● **EXERCISE PROMPT**: How many lines in the records below include "emploi"? Answer with the number only.

*** MATERIAL SUPPLIED ***

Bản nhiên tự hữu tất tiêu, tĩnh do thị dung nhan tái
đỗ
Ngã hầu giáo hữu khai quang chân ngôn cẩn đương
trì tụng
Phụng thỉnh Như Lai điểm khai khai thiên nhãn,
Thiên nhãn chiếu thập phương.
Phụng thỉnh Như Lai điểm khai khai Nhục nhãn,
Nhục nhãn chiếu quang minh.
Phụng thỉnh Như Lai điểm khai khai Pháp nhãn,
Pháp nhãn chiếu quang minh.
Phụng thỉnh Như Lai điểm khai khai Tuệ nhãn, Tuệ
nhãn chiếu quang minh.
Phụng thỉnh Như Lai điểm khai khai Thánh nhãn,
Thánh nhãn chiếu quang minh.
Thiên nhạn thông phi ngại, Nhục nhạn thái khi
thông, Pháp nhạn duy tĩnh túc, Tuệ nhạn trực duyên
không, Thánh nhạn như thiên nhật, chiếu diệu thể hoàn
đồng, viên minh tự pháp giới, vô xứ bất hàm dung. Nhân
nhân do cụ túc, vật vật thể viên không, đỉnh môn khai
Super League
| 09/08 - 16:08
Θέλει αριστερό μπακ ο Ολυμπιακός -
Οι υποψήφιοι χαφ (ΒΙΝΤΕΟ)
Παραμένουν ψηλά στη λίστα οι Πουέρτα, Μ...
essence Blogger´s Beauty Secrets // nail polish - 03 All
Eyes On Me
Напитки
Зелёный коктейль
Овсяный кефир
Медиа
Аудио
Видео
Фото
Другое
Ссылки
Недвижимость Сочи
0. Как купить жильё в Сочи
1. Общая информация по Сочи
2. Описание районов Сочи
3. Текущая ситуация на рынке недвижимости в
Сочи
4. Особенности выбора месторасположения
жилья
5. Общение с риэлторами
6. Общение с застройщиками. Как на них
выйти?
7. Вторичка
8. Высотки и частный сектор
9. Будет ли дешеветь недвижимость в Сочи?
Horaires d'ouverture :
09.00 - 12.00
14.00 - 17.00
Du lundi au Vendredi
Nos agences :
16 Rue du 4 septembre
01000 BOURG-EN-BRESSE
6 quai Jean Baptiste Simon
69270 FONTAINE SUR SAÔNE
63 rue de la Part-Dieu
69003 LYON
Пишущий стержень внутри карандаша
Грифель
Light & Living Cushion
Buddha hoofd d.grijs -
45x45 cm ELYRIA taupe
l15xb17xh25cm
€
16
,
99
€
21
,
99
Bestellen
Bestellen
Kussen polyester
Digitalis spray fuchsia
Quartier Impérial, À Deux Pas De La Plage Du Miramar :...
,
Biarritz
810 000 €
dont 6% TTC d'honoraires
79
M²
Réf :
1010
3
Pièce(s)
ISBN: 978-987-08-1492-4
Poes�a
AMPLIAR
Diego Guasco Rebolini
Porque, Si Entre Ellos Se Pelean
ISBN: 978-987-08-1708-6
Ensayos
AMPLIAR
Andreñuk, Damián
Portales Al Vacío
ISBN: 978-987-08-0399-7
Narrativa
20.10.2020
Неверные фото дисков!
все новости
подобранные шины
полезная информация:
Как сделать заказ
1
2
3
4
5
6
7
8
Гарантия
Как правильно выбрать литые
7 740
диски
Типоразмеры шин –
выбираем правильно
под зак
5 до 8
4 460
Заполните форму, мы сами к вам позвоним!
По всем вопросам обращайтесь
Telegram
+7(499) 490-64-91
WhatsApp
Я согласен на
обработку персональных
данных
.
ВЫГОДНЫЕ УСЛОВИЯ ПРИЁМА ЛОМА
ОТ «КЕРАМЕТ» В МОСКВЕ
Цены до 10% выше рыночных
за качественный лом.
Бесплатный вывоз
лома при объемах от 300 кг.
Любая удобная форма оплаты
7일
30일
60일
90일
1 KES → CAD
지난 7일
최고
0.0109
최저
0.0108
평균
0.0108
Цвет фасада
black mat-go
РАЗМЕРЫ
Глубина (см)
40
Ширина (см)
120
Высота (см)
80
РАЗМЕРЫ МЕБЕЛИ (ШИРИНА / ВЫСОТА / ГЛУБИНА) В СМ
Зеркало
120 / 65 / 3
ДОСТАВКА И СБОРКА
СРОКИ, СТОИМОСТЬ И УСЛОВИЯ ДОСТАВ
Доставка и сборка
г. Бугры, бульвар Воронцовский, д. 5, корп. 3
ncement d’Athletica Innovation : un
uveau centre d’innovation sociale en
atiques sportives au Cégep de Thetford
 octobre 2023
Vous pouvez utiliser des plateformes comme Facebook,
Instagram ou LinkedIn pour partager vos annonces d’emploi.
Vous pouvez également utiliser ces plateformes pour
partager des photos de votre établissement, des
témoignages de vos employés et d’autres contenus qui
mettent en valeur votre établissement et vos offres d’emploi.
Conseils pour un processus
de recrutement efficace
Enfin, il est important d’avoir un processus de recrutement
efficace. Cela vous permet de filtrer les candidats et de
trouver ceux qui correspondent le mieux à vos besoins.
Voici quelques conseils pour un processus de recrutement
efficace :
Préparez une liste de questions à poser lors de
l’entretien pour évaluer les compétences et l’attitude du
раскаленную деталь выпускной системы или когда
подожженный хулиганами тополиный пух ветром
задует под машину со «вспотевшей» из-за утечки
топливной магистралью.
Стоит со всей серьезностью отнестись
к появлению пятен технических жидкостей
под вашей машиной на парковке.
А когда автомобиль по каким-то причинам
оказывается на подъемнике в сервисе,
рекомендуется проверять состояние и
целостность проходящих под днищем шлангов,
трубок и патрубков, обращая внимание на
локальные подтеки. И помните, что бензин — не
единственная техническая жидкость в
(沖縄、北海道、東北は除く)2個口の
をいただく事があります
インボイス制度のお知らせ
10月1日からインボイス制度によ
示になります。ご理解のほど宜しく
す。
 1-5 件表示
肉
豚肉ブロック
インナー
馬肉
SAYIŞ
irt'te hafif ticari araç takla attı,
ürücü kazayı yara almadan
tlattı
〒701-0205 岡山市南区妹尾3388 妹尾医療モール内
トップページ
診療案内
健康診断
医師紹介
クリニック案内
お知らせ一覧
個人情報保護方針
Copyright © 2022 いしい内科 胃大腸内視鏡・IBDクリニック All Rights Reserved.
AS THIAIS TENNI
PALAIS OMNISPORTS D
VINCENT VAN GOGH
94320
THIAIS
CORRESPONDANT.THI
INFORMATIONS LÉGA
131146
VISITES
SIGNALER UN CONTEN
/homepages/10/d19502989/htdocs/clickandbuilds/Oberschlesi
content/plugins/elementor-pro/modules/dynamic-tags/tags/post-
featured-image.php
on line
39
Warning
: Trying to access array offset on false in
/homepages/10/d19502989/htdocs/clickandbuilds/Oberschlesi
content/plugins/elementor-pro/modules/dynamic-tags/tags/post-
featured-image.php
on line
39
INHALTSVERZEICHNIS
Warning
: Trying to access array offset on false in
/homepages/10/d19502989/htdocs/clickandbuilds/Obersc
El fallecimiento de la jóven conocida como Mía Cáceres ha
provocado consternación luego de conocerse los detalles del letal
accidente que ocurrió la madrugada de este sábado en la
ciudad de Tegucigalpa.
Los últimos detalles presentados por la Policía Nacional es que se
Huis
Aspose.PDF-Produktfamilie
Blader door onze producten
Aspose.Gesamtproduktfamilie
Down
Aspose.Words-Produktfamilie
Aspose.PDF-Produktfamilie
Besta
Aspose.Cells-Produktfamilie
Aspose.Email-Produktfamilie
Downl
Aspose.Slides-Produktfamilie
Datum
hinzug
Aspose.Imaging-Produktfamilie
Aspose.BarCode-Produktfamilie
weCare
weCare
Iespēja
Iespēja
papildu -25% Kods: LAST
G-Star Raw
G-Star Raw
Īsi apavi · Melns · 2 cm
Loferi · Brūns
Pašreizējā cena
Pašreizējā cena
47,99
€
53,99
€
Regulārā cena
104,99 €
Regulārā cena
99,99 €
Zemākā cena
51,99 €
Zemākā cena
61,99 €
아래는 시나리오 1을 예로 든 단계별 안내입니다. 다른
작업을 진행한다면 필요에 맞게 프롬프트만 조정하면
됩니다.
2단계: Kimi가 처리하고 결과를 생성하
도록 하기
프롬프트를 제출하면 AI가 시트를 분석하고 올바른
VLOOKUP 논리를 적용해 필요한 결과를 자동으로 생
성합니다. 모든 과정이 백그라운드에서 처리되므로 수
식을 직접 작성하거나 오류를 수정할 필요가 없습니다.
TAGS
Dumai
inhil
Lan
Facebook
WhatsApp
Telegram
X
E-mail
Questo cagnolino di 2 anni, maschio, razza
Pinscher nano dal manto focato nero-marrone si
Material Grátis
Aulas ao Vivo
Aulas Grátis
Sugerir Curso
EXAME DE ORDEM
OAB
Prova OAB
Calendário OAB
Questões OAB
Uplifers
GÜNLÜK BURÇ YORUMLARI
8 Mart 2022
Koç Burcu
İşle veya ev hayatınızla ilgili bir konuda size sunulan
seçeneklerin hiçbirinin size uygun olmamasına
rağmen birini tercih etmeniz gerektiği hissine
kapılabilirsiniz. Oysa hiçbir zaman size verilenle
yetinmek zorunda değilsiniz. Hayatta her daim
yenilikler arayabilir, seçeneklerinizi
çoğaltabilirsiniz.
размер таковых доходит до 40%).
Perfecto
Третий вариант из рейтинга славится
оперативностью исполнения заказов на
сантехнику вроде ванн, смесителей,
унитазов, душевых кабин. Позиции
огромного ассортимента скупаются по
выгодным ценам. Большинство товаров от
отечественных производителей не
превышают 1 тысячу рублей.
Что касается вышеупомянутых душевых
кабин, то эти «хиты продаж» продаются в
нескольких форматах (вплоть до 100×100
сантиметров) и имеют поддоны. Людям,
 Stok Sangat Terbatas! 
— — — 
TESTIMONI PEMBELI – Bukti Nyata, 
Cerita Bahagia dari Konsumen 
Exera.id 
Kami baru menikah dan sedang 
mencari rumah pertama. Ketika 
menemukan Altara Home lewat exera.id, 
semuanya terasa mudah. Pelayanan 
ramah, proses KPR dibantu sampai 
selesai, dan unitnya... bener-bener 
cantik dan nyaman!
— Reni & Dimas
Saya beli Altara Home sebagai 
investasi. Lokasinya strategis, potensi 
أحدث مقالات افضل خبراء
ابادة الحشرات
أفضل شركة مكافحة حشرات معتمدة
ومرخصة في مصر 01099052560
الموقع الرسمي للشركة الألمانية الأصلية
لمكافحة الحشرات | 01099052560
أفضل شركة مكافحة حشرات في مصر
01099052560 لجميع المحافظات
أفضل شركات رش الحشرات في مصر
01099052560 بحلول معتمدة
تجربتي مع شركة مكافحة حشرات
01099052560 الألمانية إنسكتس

*** End of MATERIAL SUPPLIED ***

● **TASK RESPONSE**: 2